DESCRIPTION OF THE TASK> Would you transcribe exactly the lines from the beginning of the records below through the line with "was perhaps the", both included, omitting the pictures?

Records excerpted from a collection
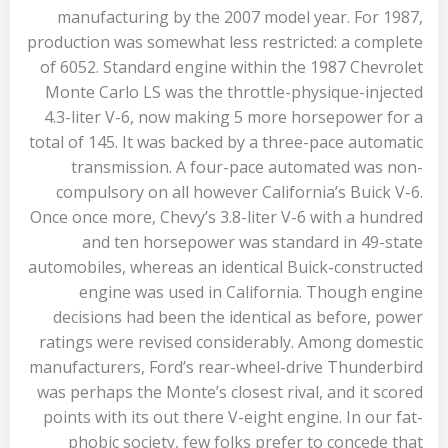
manufacturing by the 2007 model year. For 1987,
production was somewhat less restricted: a complete
of 6052. Standard engine within the 1987 Chevrolet
Monte Carlo LS was the throttle-physique-injected
4.3-liter V-6, now making 5 more horsepower for a
total of 145. It was backed by a three-pace automatic
transmission. A four-pace automated was non-
compulsory on all however California’s Buick V-6.
Once once more, Chevy’s 3.8-liter V-6 with a hundred
and ten horsepower was standard in 49-state
automobiles, whereas an identical Buick-constructed
engine was used in California. Though engine
decisions had been the identical as before, power
ratings were revised considerably. Among domestic
manufacturers, Ford’s rear-wheel-drive Thunderbird
was perhaps the Monte’s closest rival, and it scored
points with its out there V-eight engine. In our fat-
phobic society, few folks prefer to concede that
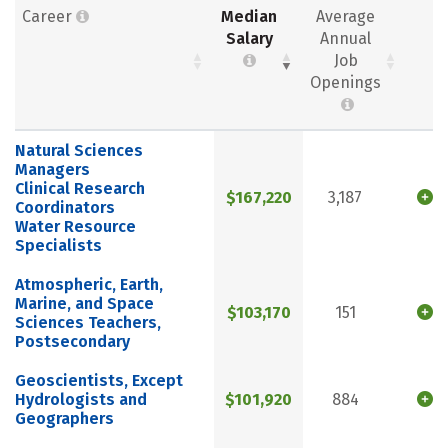
Career
Median
Average
Salary
Annual
Job
Openings
Natural Sciences
Managers
Clinical Research
$167,220
3,187
Coordinators
Water Resource
Specialists
Atmospheric, Earth,
Marine, and Space
$103,170
151
Sciences Teachers,
Postsecondary
Geoscientists, Except
Hydrologists and
$101,920
884
Geographers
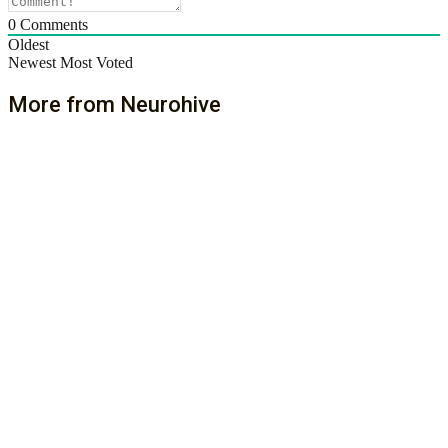
0
Comments
Oldest
Newest
Most Voted
More from Neurohive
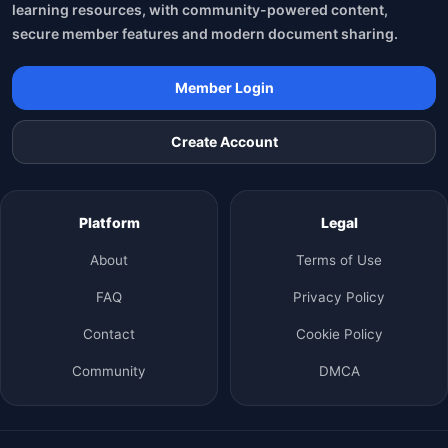
learning resources, with community-powered content,
secure member features and modern document sharing.
Member Login
Create Account
Platform
Legal
About
Terms of Use
FAQ
Privacy Policy
Contact
Cookie Policy
Community
DMCA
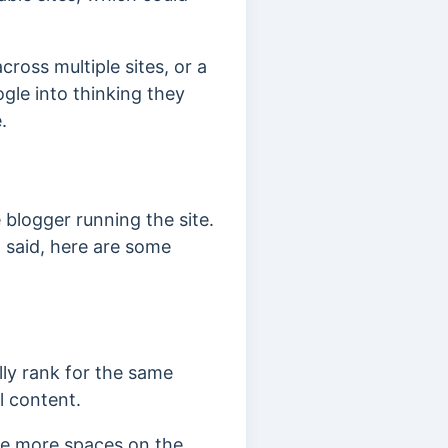
across multiple sites, or a
gle into thinking they
.
blogger running the site.
 said, here are some
lly rank for the same
l content.
re more spaces on the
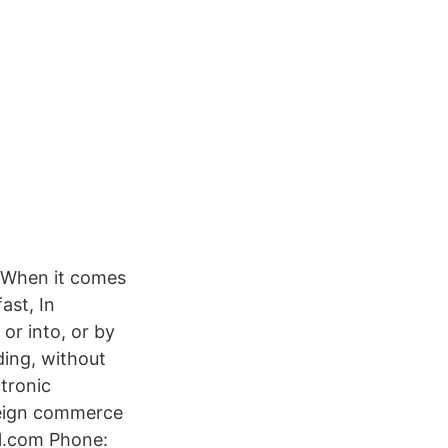
. When it comes
ast, In
 or into, or by
ding, without
ctronic
oreign commerce
val.com Phone:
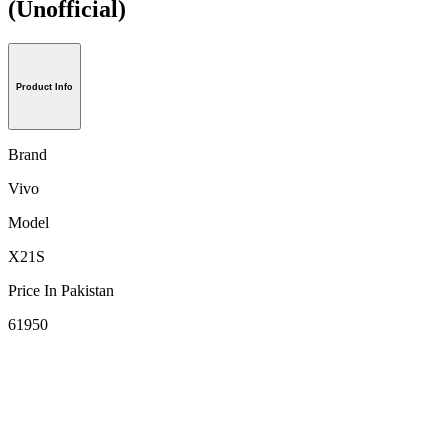
(Unofficial)
Product Info
Brand
Vivo
Model
X21S
Price In Pakistan
61950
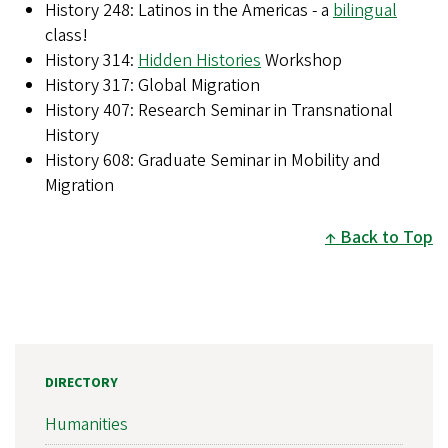
History 248: Latinos in the Americas - a
bilingual
class!
History 314:
Hidden Histories
Workshop
History 317: Global Migration
History 407: Research Seminar in Transnational
History
History 608: Graduate Seminar in Mobility and
Migration
Back to Top
DIRECTORY
Humanities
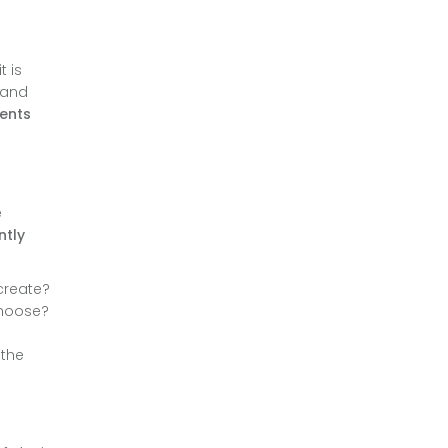
t is
e and
rents
e
ntly
create?
choose?
 the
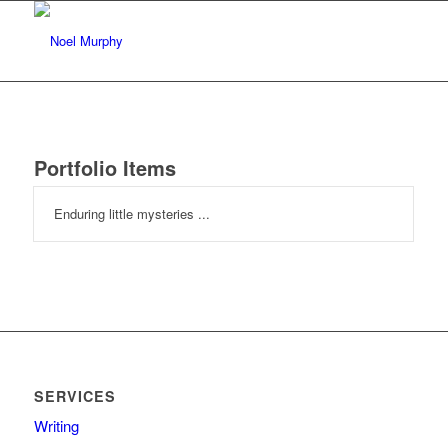
Portfolio Items
Enduring little mysteries ...
SERVICES
Writing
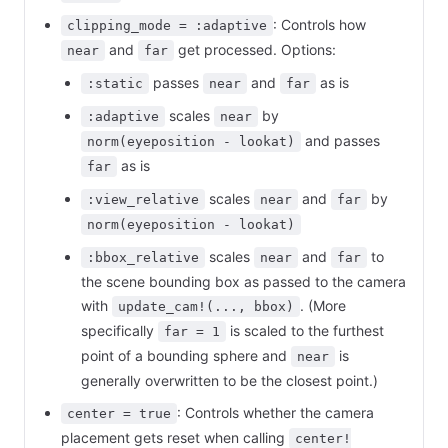
: Controls how
clipping_mode = :adaptive
and
get processed. Options:
near
far
passes
and
as is
:static
near
far
scales
by
:adaptive
near
and passes
norm(eyeposition - lookat)
as is
far
scales
and
by
:view_relative
near
far
norm(eyeposition - lookat)
scales
and
to
:bbox_relative
near
far
the scene bounding box as passed to the camera
with
. (More
update_cam!(..., bbox)
specifically
is scaled to the furthest
far = 1
point of a bounding sphere and
is
near
generally overwritten to be the closest point.)
: Controls whether the camera
center = true
placement gets reset when calling
center!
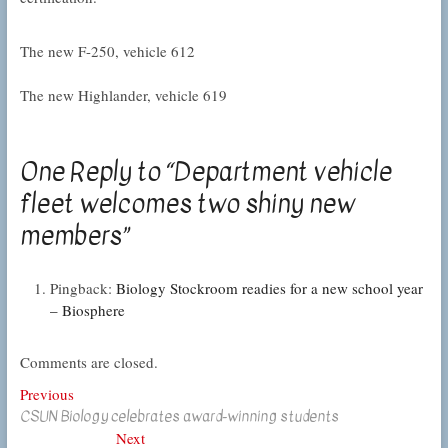
The new F-250, vehicle 612
The new Highlander, vehicle 619
One Reply to “Department vehicle
fleet welcomes two shiny new
members”
Pingback:
Biology Stockroom readies for a new school year
– Biosphere
Comments are closed.
Post
Previous
Previous
CSUN Biology celebrates award-winning students
post:
navigation
Next
Next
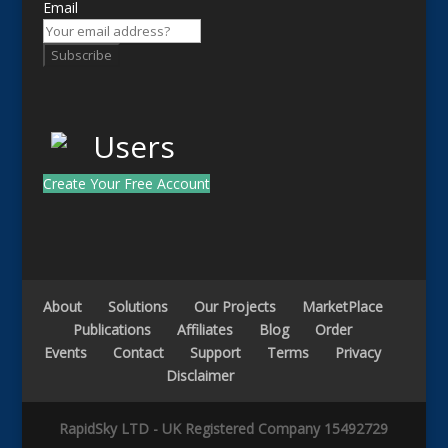
Email
Subscribe
Create Your Free Account
About
Solutions
Our Projects
MarketPlace
Publications
Affiliates
Blog
Order
Events
Contact
Support
Terms
Privacy
Disclaimer
RapidSky LTD - UK Registered Company 15492729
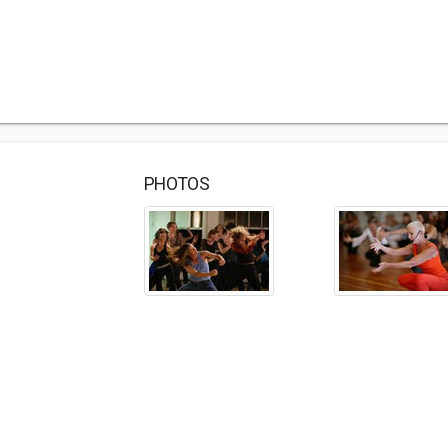
PHOTOS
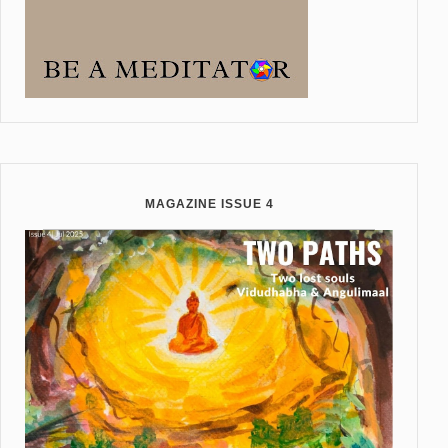
MAGAZINE ISSUE 4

RESPONSE TO THE EXERCISE>
manufacturing by the 2007 model year. For 1987,
production was somewhat less restricted: a complete
of 6052. Standard engine within the 1987 Chevrolet
Monte Carlo LS was the throttle-physique-injected
4.3-liter V-6, now making 5 more horsepower for a
total of 145. It was backed by a three-pace automatic
transmission. A four-pace automated was non-
compulsory on all however California’s Buick V-6.
Once once more, Chevy’s 3.8-liter V-6 with a hundred
and ten horsepower was standard in 49-state
automobiles, whereas an identical Buick-constructed
engine was used in California. Though engine
decisions had been the identical as before, power
ratings were revised considerably. Among domestic
manufacturers, Ford’s rear-wheel-drive Thunderbird
was perhaps the Monte’s closest rival, and it scored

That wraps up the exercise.